What are the differences between cost reimbursement and fixed-price contracts?

Cost Reimbursement and Fixed-Price Contracts are two of the most common types of contracts used in government contracts law in Pennsylvania. Cost Reimbursement Contracts, sometimes called “cost reimbursable” or “cost plus” contracts, are awarded based on reasonable costs. This means that the contractor is reimbursed for their costs plus a fee, and the fee and costs are predetermined by the government before the contract is signed. Fixed-Price Contracts, also called “lump-sum” contracts, have a set price for the completion of the project. Fixed-price contracts are usually used for short-term projects that have a set timeline and do not require much oversight. The biggest difference between the two types of contracts is the payment structure. With a cost reimbursement contract, the contractor is paid back for any costs incurred, plus a predetermined fee for the project. With fixed-price contracts, the contractor is paid one lump sum, which is the total payment for the project. The contractor must complete the project within a certain time frame for the agreed upon price.
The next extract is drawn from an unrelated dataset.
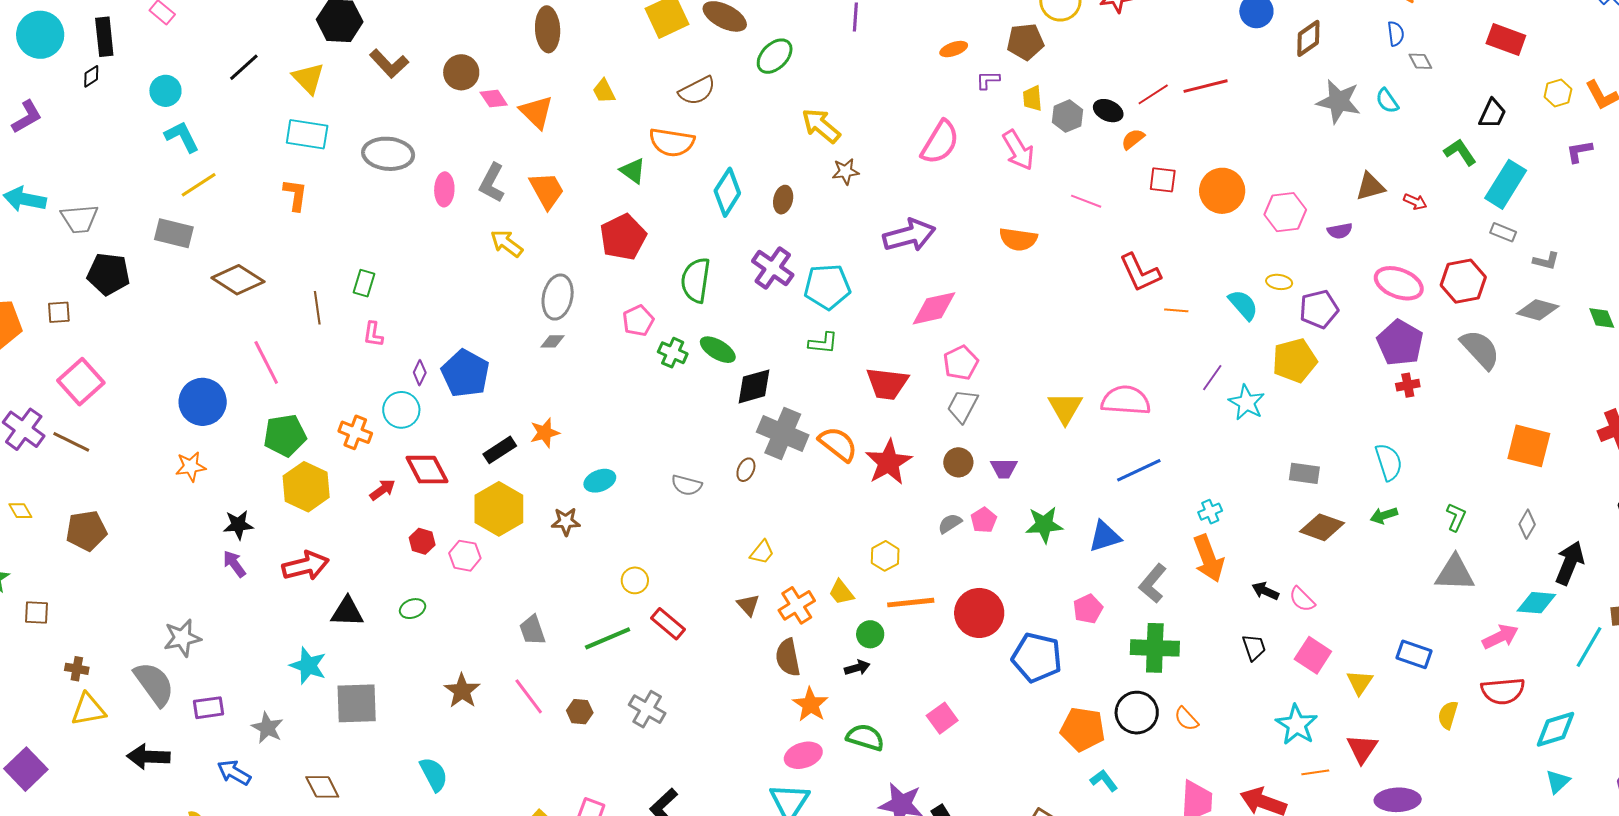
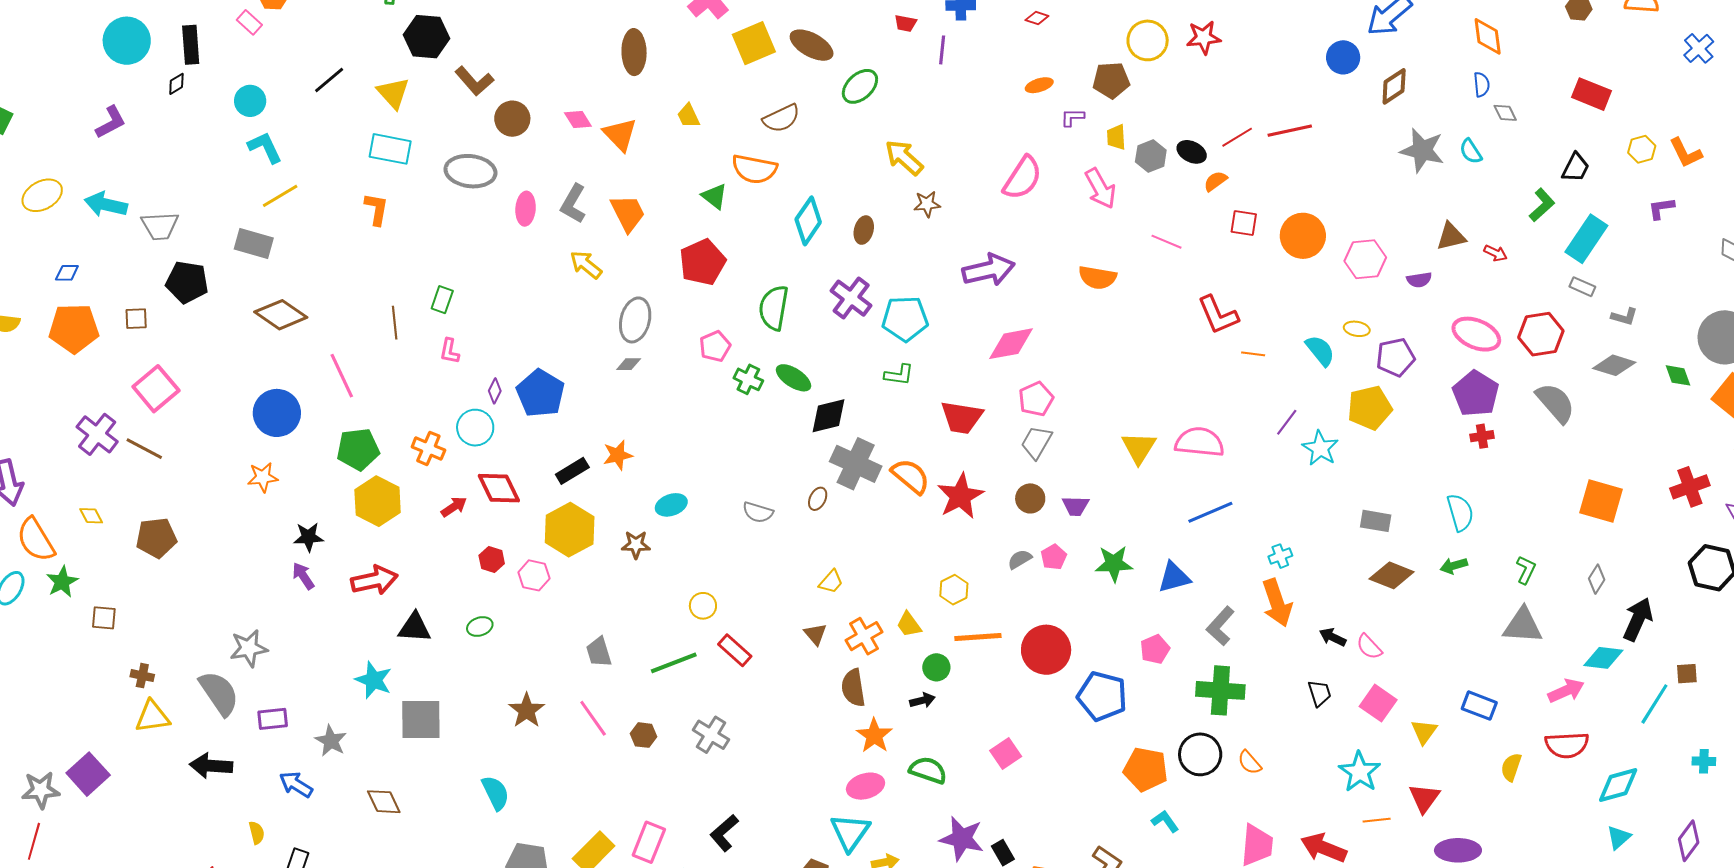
brown circle: (461, 72) -> (512, 119), moved
green L-shape: (1460, 152) -> (1542, 205), turned 80
brown diamond: (238, 280) -> (281, 315), moved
Cost reimbursement contracts are ideal for complex projects or those requiring long-term contracts, as they allow the contractor to be paid the reasonable costs of the project, and can be adjusted if the project’s scope changes. However, fixed-price contracts are better for simpler projects that have a set timeline and scope. They provide certainty to both the contractor and the government since the project is completed at the agreed upon price with no additional costs incurred.